Monday, May 28, 2007

Skeptic becomes sold on TNIV

Kristy has been Frustrated by Bibles. She's been searching for a version she could trust and feel comfortable with. She blogs:
One of my problems lately has been an over-awareness of translation. I could feel the interpretation of the translators working under the surface of the text, and it made me skeptical. How could I be sure that the translator hadn't been fidgeting with the meaning of the text? I knew this was a problem, and I wanted to make sure that I could trust as much as possible whatever version I bought.

On a whim, I decided to investigate the TNIV. I heard horrible things about it, but I wanted to make sure it was as bad as I heard. To my surprise, of all the translations that I had read, it was the one that made me feel the least skeptical. I really have no idea why that was. I started reading Luke, and I looked up and found myself at chapter four, sucked into the story. I was surprised, but I was sold, so I skipped off to Borders to claim a copy.

Read the rest of her post to find what happened.

6 comments:

anonymous said...

I'm mystified by ythe title for this post. Kristy planned to buy a TNIV, but after concluding that Zondervan made the worst Bibles, she decided to buy a NRSV. Shouldn't the title of the post be: "Believer cannot find an acceptable copy of TNIV, and becomes sold on NRSV."
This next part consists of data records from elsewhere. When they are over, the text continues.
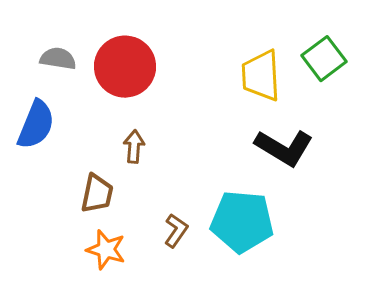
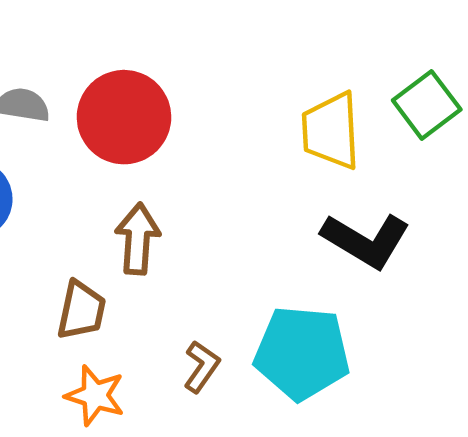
brown arrow: (134, 147) -> (138, 239), size x1.4

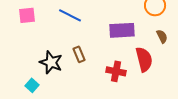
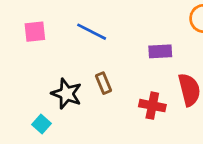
purple rectangle: (122, 30) -> (160, 51), size x0.7

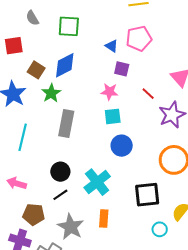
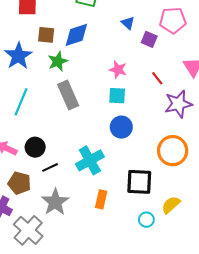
pink pentagon: (139, 38) -> (173, 20), moved
purple square: (122, 69) -> (149, 39), moved
brown square: (36, 70) -> (46, 35), turned -36
gray rectangle: (66, 123) -> (68, 95), turned -44
black circle: (60, 172) -> (35, 147), moved
orange rectangle: (104, 218) -> (101, 199), moved

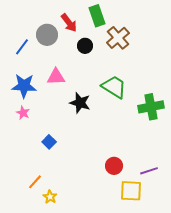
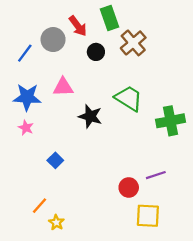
purple line: (149, 171) -> (156, 175), moved

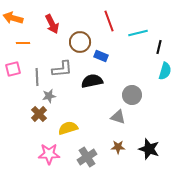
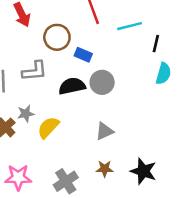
gray circle: (132, 95) -> (102, 82), moved
gray star: (49, 96) -> (26, 114), moved
gray triangle: (118, 117) -> (105, 131), turned -42
yellow semicircle: (68, 128) -> (48, 127), moved, turned -30

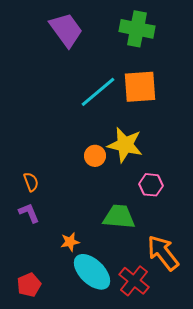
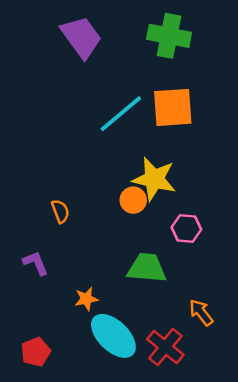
orange circle: (95, 156) -> (133, 200), moved
orange semicircle: (31, 182) -> (60, 211), moved
orange arrow: (163, 253) -> (201, 312), size x0.6

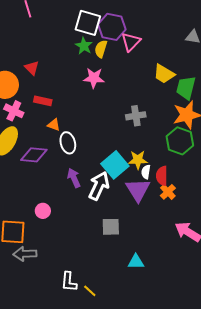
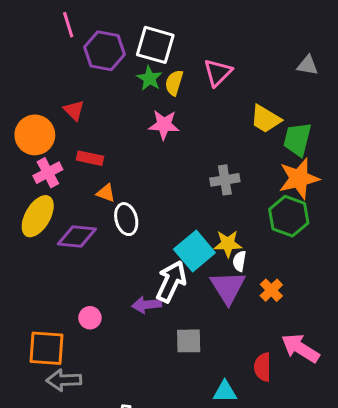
purple hexagon: (112, 27) -> (104, 51), moved
pink cross: (14, 111) -> (48, 173), turned 36
red semicircle: (162, 176) -> (263, 367), moved
purple arrow: (74, 178) -> (147, 305), moved, turned -72

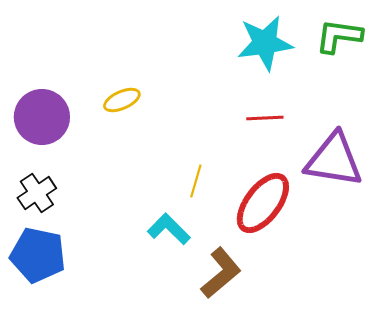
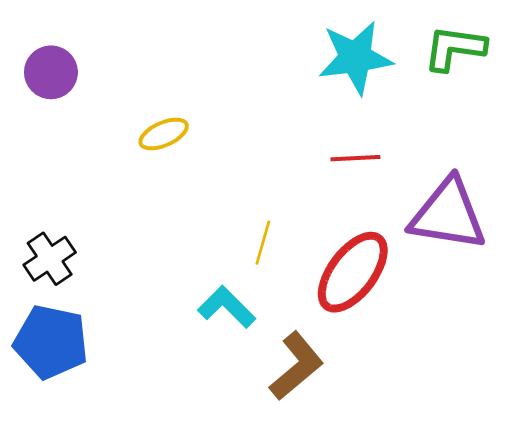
purple circle: (42, 117) -> (51, 72), moved, size x0.7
Of all the Bibles on the shelf at Borders, the ones published by Zondervan were the worst. There were by far many more pop-up boxes and section headings per page than any other publisher I picked up. I was greatly disappointed. Since the TNIV is only published by Zondervan, I walked out of Borders with a Catholic edition of the NRSV. It was better than the rest, but I was still settling.

Wayne Leman said...

Yes, Anon. You make a good point. The title of my post comes from Kristy herself who said:

"I was surprised, but I was sold, so I skipped off to Borders to claim a copy."

She became sold on the text of the TNIV. But she just could not find an edition acceptable to her at Borders.

The harshest criticism leveled at the TNIV since it was published has been about its text. More recently, people like Rick Mansfield who are already sold on the text of the TNIV, but are much more adept at judging Bible formats and bindings than I am, have been interacting with Zondervan to try to get better editions of the TNIV.

Sorry for mixing apples and oranges in my post.

Do clothes make the man? Well, probably not, but they can sure make the man look better.

MissionalGirl said...

i completely understand why kristy chose as she did...i settled for a basic thinline edition...i'm holding out for the reference edition coming out and since i dont want another study bible...zondervan hopefully is listening to concerns about the quality of bible formats and editions that they've released so far...

R. Mansfield said...

Wayne said, "people like Rick Mansfield who are already sold on the text of the TNIV, but are much more adept at judging Bible formats and bindings than I am, have been interacting with Zondervan to try to get better editions of the TNIV."

Yes, but I've been interacting with them for over a year, and I feel that I've yet to have any direct influence.

Although I was shown early proofs last year of the TNIV Reference Bible and made numerous suggestions, not one of them was followed.

Wayne also said, "Do clothes make the man? Well, probably not, but they can sure make the man look better.

It's more than just clothes here. The TNIV was released with the 18-34 crowd exclusively targeted. A lot of the editions were "cool" looking, and fine for reading, but none were suitable for preaching or teaching out of because of the small typesize, with the possible exception of the thinline XL.

You know, here's an example. I like the TNIV Strive Bible for Men. I've used it quite a bit in our men's ministry at church. Recently I got the leather edition of it I like it so much. It's got a lot going for it because it's not a thinline Bible, it has a single-column text. But the downside is that the text itself is too stinkin' small! I could never use it as a primary teaching Bible. It hits almost all my checkboxes, but like a lot of these Bibles it seems that something's missing.

The TNIV Reference Bible looks like it will be a good solution to some of these woes assuming it doesn't come out as a thinline (I've still heard nothing, almost a week to the day that I was told I'd hear something the next day).

And I imagine I'll use the TNIV Reference as my main TNIV, but even then, I still need a wide margin if I'm ever truly going to make the TNIV my primary Bible.

Peter Kirk said...

What a contrast with Crossway who seem so willing to produce custom editions of ESV. I much prefer TNIV to ESV, but the ESV certainly has the edge on this kind of thing.

anonymous said...

The Reformation Study Bible is published by Ligonier, not Crossway. Nonetheless, Crossway is certainly open to customer suggestions and feedback.